研究課題
細胞内酸化ストレス関連 Xc系を阻害する化合物(エラスティン、ソラフェニブ、スルファサラジン)を使って、単独および放射線と併用による細胞死と細胞内活性酸素(ROS)を中心にして、フローサイトメーターで調べた。細胞死の形態観察(Giemsa染色)、蛍光色素で核の形態観察(DAPI蛍光染色)、アポトーシスはフローサイトメトリーによるホスファチジルセリンの細胞膜への発現(Annexin V-FITC/PI染色)で検証した、化合物および化合物による細胞増殖毒性評価:Cell Counting Kit-8を用いた。結果について、Molt-4細胞においてスルファサラジンと放射線併用による細胞死を増強することが確認された。HeLa細胞においてスルファサラジンはハイパーサーミアによる細胞死を増強することが確認された。令和1年は、HeLa細胞を利用し、放射線およびハイパーサーミアの増感効果とその分子機構を検討した。次は細胞の形態変化とタンパク質発現より細胞死の遺伝子の発現を検討した。細胞内活性酸素種について、過酸化水素(H2O2):特異的蛍光プローブBES-H2O2-Ac(細胞透過性);Dihydroethidine (DHE), MitoSOX; Red mitochondrial superoxide indicator; ヒドロキシルラジカル(・OH): Hydroxyphenyl Fluorescein(HPF); パーオキシナイトライト(ONOO-): Aminophenyl Fluorescein(APF)それぞれフローサイトメトリーにより検討した。細胞内GSH量について、細胞内GSH定量キットを用いて測定した。ミトコンドリアの膜電位についてTetramethyl rhodamine methyl ester(TMRM)色素を利用してフローサイトメトリーにより測定した。
2: おおむね順調に進展している
研究の目的を中心にして、ほぼ計画による遂行している。現在までの達成度は約90%と考えられる。
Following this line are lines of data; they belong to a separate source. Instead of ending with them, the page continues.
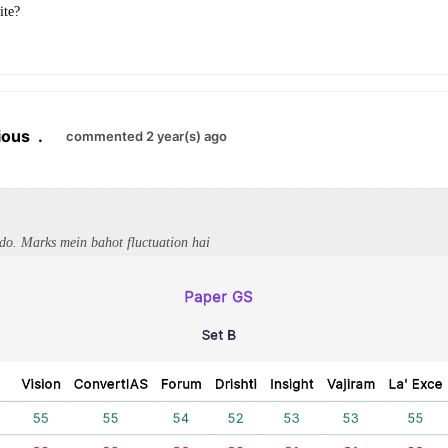
ite?
ious
.
commented 2 year(s) ago
 do. Marks mein bahot fluctuation hai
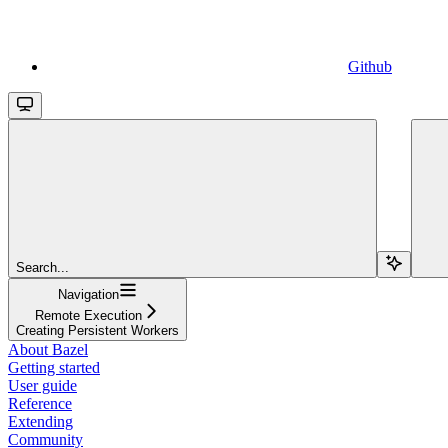
Github
Search...
Navigation
Remote Execution
Creating Persistent Workers
About Bazel
Getting started
User guide
Reference
Extending
Community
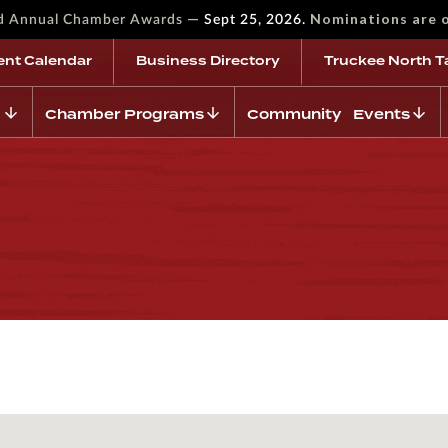
—
Nominations are 
rd Annual Chamber Awards
Sept 25, 2026.
ent Calendar
Business Directory
Truckee North T
Chamber Programs
Community Events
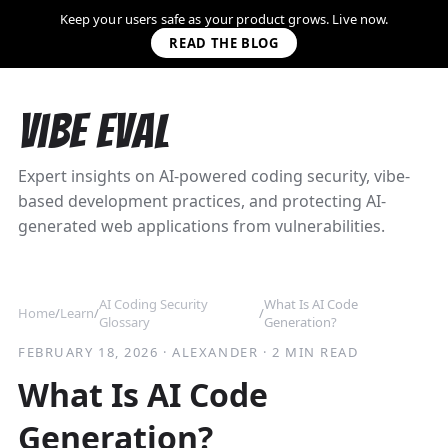
Keep your users safe as your product grows. Live now.
READ THE BLOG
Vibe Eval
Expert insights on AI-powered coding security, vibe-
based development practices, and protecting AI-
generated web applications from vulnerabilities.
AI Coding Security
What Is AI Code
Home
/
Learn
/
/
Glossary
Generation?
FEBRUARY 18, 2026
·
ALEXANDER
·
2 MIN READ
What Is AI Code
Generation?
令和2年度研究について以下の通りで遂行する。前年度の研究を継続、発展を図るとともに、主に放射線細胞死の増強と細胞死様式を調べるとともに、マイクロアレイを用いて網羅的遺伝子発現解析を行い、遺伝子ネットワークを作成し、また、ウエスタンブロットでタンパク質発現を解析する。最終年度で、研究成果をまとめ論文として公表する。
令和2年度主に遺伝子とたんぱく質発現を中心として、そのために一部抗体の購入時間を変更した。細胞死のメカニズム解析のため、ほぼ計画どおりで使用する。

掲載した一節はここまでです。